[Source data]

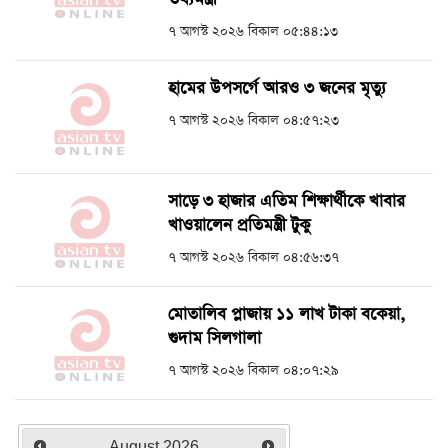
৭ আগস্ট ২০২৬ বিকাল ০৫:৪৪:১৩
হামের উপসর্গে আরও ৩ জনের মৃত্যু
৭ আগস্ট ২০২৬ বিকাল ০৪:৫৭:২৩
সাড়ে ৩ হাজার এতিম শিক্ষার্থীকে খাবার
খাওয়ালেন প্রতিমন্ত্রী টুকু
৭ আগস্ট ২০২৬ বিকাল ০৪:৫৬:৩৭
মোতালিব প্লাজায় ১১ লাখ টাকা বকেয়া,
গুদাম সিলগালা
৭ আগস্ট ২০২৬ বিকাল ০৪:০৭:২৯
August
2026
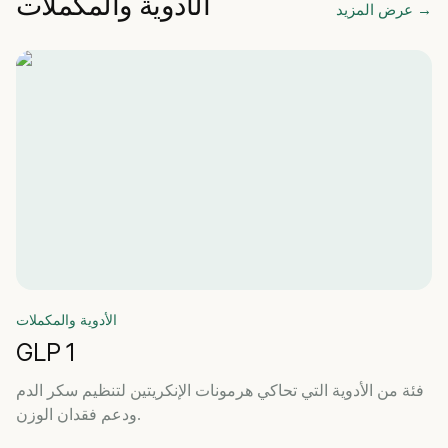
الأدوية والمكملات
→
عرض المزيد
الأدوية والمكملات
GLP 1
فئة من الأدوية التي تحاكي هرمونات الإنكريتين لتنظيم سكر الدم
ودعم فقدان الوزن.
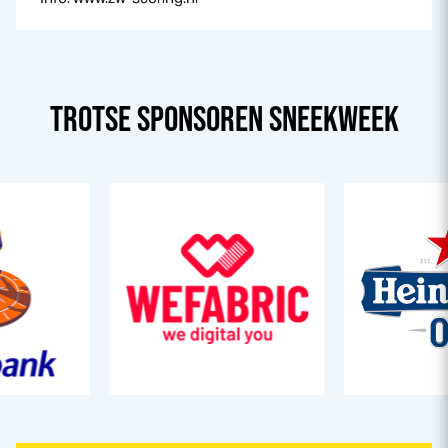
TROTSE SPONSOREN
SNEEK
WEEK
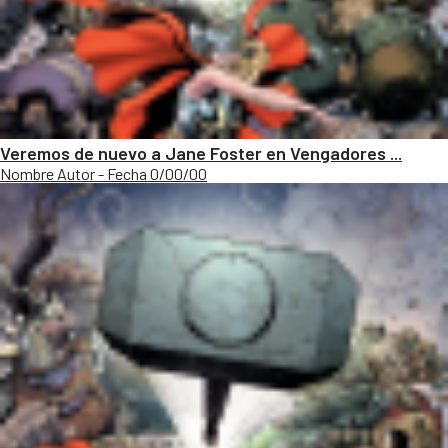
Veremos de nuevo a Jane Foster en Vengadores ...
Nombre Autor - Fecha 0/00/00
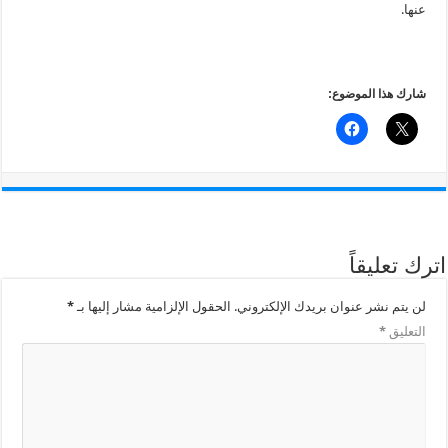
عنها.
شارك هذا الموضوع:
اترك تعليقاً
لن يتم نشر عنوان بريدك الإلكتروني.
الحقول الإلزامية مشار إليها بـ
*
التعليق
*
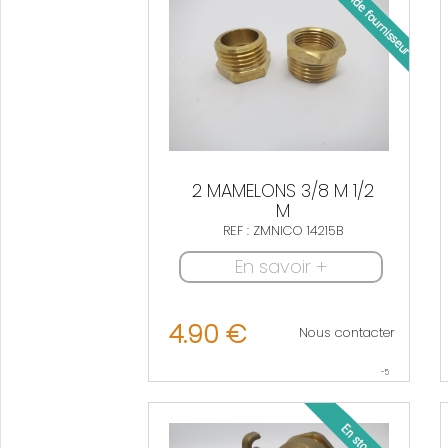
2 MAMELONS 3/8 M 1/2
M
REF : ZMNICO 14215B
En savoir +
4.90 €
Nous contacter
-5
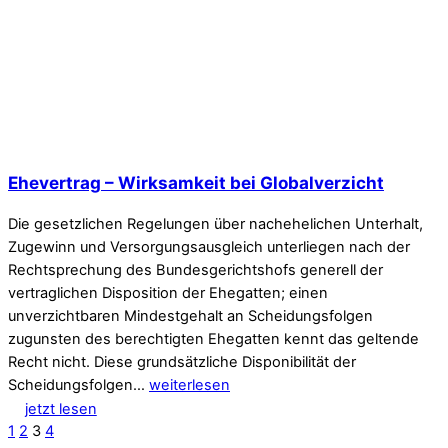
Ehevertrag – Wirksamkeit bei Globalverzicht
Die gesetzlichen Regelungen über nachehelichen Unterhalt,
Zugewinn und Versorgungsausgleich unterliegen nach der
Rechtsprechung des Bundesgerichtshofs generell der
vertraglichen Disposition der Ehegatten; einen
unverzichtbaren Mindestgehalt an Scheidungsfolgen
zugunsten des berechtigten Ehegatten kennt das geltende
Recht nicht. Diese grundsätzliche Disponibilität der
Scheidungsfolgen…
weiterlesen
jetzt lesen
1
2
3
4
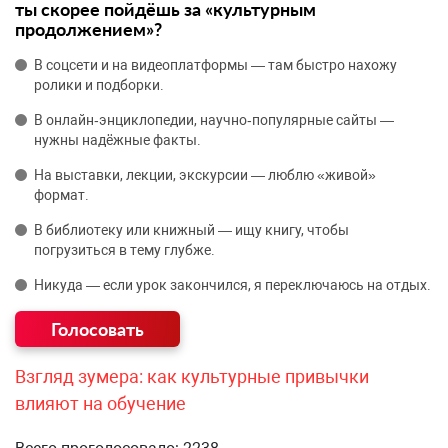
ты скорее пойдёшь за «культурным
продолжением»?
В соцсети и на видеоплатформы — там быстро нахожу
ролики и подборки.
В онлайн‑энциклопедии, научно‑популярные сайты —
нужны надёжные факты.
На выставки, лекции, экскурсии — люблю «живой»
формат.
В библиотеку или книжный — ищу книгу, чтобы
погрузиться в тему глубже.
Никуда — если урок закончился, я переключаюсь на отдых.
Взгляд зумера: как культурные привычки
влияют на обучение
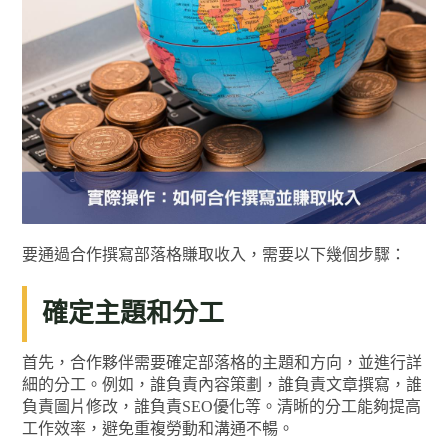
要通過合作撰寫部落格賺取收入，需要以下幾個步驟：
確定主題和分工
首先，合作夥伴需要確定部落格的主題和方向，並進行詳
細的分工。例如，誰負責內容策劃，誰負責文章撰寫，誰
負責圖片修改，誰負責SEO優化等。清晰的分工能夠提高
工作效率，避免重複勞動和溝通不暢。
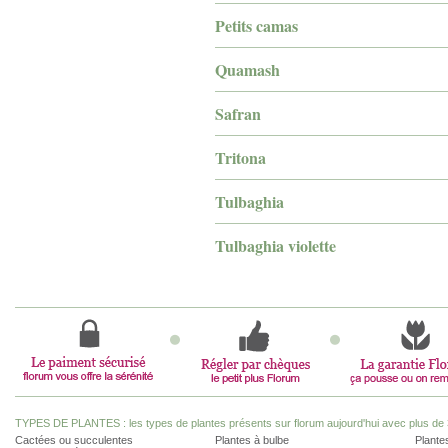
Petits camas
Quamash
Safran
Tritona
Tulbaghia
Tulbaghia violette
TYPES DE PLANTES : les types de plantes présents sur florum aujourd'hui avec plus de 
Cactées ou succulentes
Plantes à bulbe
Plantes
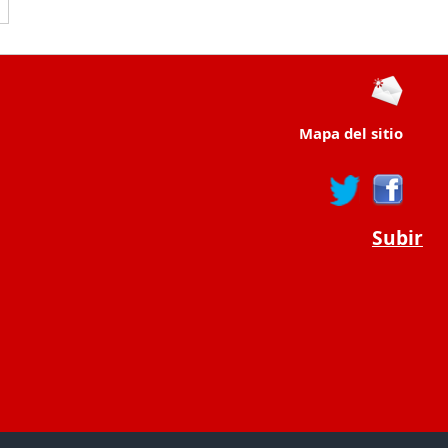
Mapa del sitio
Subir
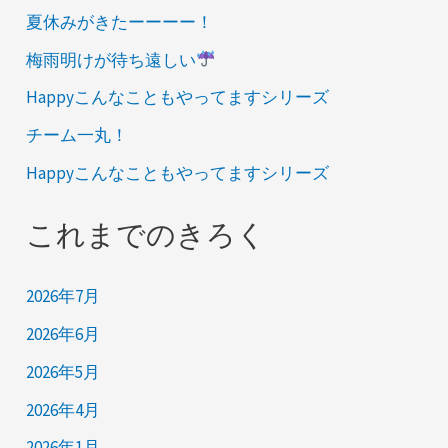
夏休みがきたーーーー！
梅雨明けが待ち遠しい
Happyこんなこともやってますシリーズ
チーム一丸！
Happyこんなこともやってますシリーズ
これまでのきろく
2026年7月
2026年6月
2026年5月
2026年4月
2026年1月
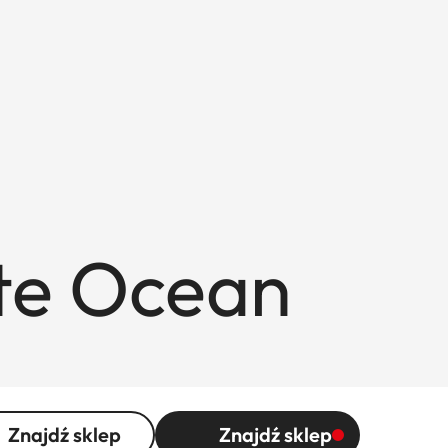
ite Ocean
Znajdź sklep
Znajdź sklep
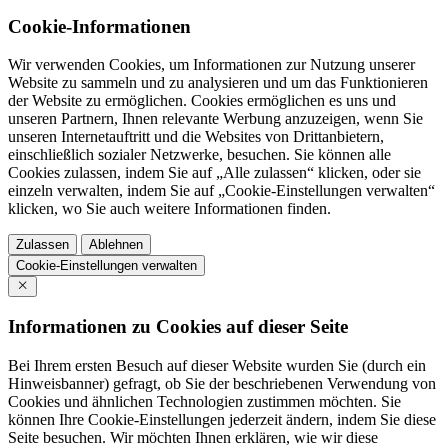
Cookie-Informationen
Wir verwenden Cookies, um Informationen zur Nutzung unserer
Website zu sammeln und zu analysieren und um das Funktionieren
der Website zu ermöglichen. Cookies ermöglichen es uns und
unseren Partnern, Ihnen relevante Werbung anzuzeigen, wenn Sie
unseren Internetauftritt und die Websites von Drittanbietern,
einschließlich sozialer Netzwerke, besuchen. Sie können alle
Cookies zulassen, indem Sie auf „Alle zulassen“ klicken, oder sie
einzeln verwalten, indem Sie auf „Cookie-Einstellungen verwalten“
klicken, wo Sie auch weitere Informationen finden.
Zulassen
Ablehnen
Cookie-Einstellungen verwalten
Informationen zu Cookies auf dieser Seite
Bei Ihrem ersten Besuch auf dieser Website wurden Sie (durch ein
Hinweisbanner) gefragt, ob Sie der beschriebenen Verwendung von
Cookies und ähnlichen Technologien zustimmen möchten. Sie
können Ihre Cookie-Einstellungen jederzeit ändern, indem Sie diese
Seite besuchen. Wir möchten Ihnen erklären, wie wir diese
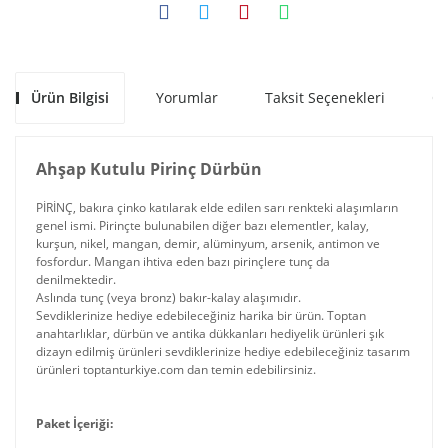
Ürün Bilgisi
Yorumlar
Taksit Seçenekleri
Ön
Ahşap Kutulu Pirinç Dürbün
PİRİNÇ, bakıra çinko katılarak elde edilen sarı renkteki alaşımların
genel ismi. Pirinçte bulunabilen diğer bazı elementler, kalay,
kurşun, nikel, mangan, demir, alüminyum, arsenik, antimon ve
fosfordur. Mangan ihtiva eden bazı pirinçlere tunç da
denilmektedir.
Aslında tunç (veya bronz) bakır-kalay alaşımıdır.
Sevdiklerinize hediye edebileceğiniz harika bir ürün. Toptan
anahtarlıklar, dürbün ve antika dükkanları hediyelik ürünleri şık
dizayn edilmiş ürünleri sevdiklerinize hediye edebileceğiniz tasarım
ürünleri toptanturkiye.com dan temin edebilirsiniz.
Paket İçeriği:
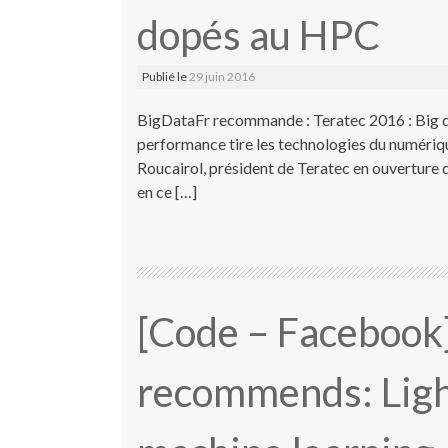
dopés au HPC
Publié le
29 juin 2016
BigDataFr recommande : Teratec 2016 : Big d
performance tire les technologies du numérique
Roucairol, président de Teratec en ouverture d
en ce […]
[Code – Facebook
recommends: Ligh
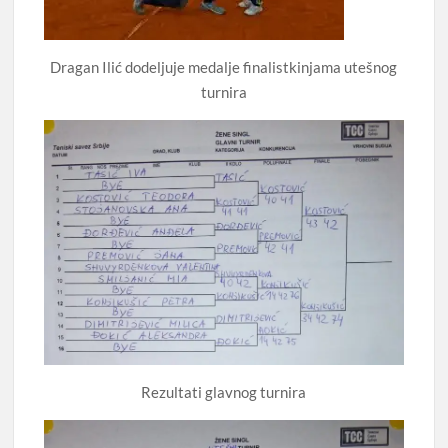
Dragan Ilić dodeljuje medalje finalistkinjama utešnog
turnira
Rezultati glavnog turnira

Activity — Include the first line of the records, the line containing "Wir verwenden Cookies, um", and every line between them, repeated exactly. Skip the pictures.

Output of the exercise —
৭ আগস্ট ২০২৬ বিকাল ০৫:৪৪:১৩
হামের উপসর্গে আরও ৩ জনের মৃত্যু
৭ আগস্ট ২০২৬ বিকাল ০৪:৫৭:২৩
সাড়ে ৩ হাজার এতিম শিক্ষার্থীকে খাবার
খাওয়ালেন প্রতিমন্ত্রী টুকু
৭ আগস্ট ২০২৬ বিকাল ০৪:৫৬:৩৭
মোতালিব প্লাজায় ১১ লাখ টাকা বকেয়া,
গুদাম সিলগালা
৭ আগস্ট ২০২৬ বিকাল ০৪:০৭:২৯
August
2026
الأدوية والمكملات
→
عرض المزيد
الأدوية والمكملات
GLP 1
فئة من الأدوية التي تحاكي هرمونات الإنكريتين لتنظيم سكر الدم
ودعم فقدان الوزن.
TROTSE SPONSOREN
SNEEK
WEEK
Veremos de nuevo a Jane Foster en Vengadores ...
Nombre Autor - Fecha 0/00/00
عنها.
شارك هذا الموضوع:
اترك تعليقاً
لن يتم نشر عنوان بريدك الإلكتروني.
الحقول الإلزامية مشار إليها بـ
*
التعليق
*
2 MAMELONS 3/8 M 1/2
M
REF : ZMNICO 14215B
En savoir +
4.90 €
Nous contacter
-5
Ehevertrag – Wirksamkeit bei Globalverzicht
Die gesetzlichen Regelungen über nachehelichen Unterhalt,
Zugewinn und Versorgungsausgleich unterliegen nach der
Rechtsprechung des Bundesgerichtshofs generell der
vertraglichen Disposition der Ehegatten; einen
unverzichtbaren Mindestgehalt an Scheidungsfolgen
zugunsten des berechtigten Ehegatten kennt das geltende
Recht nicht. Diese grundsätzliche Disponibilität der
Scheidungsfolgen…
weiterlesen
jetzt lesen
1
2
3
4
ты скорее пойдёшь за «культурным
продолжением»?
В соцсети и на видеоплатформы — там быстро нахожу
ролики и подборки.
В онлайн‑энциклопедии, научно‑популярные сайты —
нужны надёжные факты.
На выставки, лекции, экскурсии — люблю «живой»
формат.
В библиотеку или книжный — ищу книгу, чтобы
погрузиться в тему глубже.
Никуда — если урок закончился, я переключаюсь на отдых.
Взгляд зумера: как культурные привычки
влияют на обучение
要通過合作撰寫部落格賺取收入，需要以下幾個步驟：
確定主題和分工
首先，合作夥伴需要確定部落格的主題和方向，並進行詳
細的分工。例如，誰負責內容策劃，誰負責文章撰寫，誰
負責圖片修改，誰負責SEO優化等。清晰的分工能夠提高
工作效率，避免重複勞動和溝通不暢。
Petits camas
Quamash
Safran
Tritona
Tulbaghia
Tulbaghia violette
TYPES DE PLANTES : les types de plantes présents sur florum aujourd'hui avec plus de 
Cactées ou succulentes
Plantes à bulbe
Plantes
Mapa del sitio
Subir
夏休みがきたーーーー！
梅雨明けが待ち遠しい
Happyこんなこともやってますシリーズ
チーム一丸！
Happyこんなこともやってますシリーズ
これまでのきろく
2026年7月
2026年6月
2026年5月
2026年4月
2026年1月
ite Ocean
Znajdź sklep
Znajdź sklep
Cookie-Informationen
Wir verwenden Cookies, um Informationen zur Nutzung unserer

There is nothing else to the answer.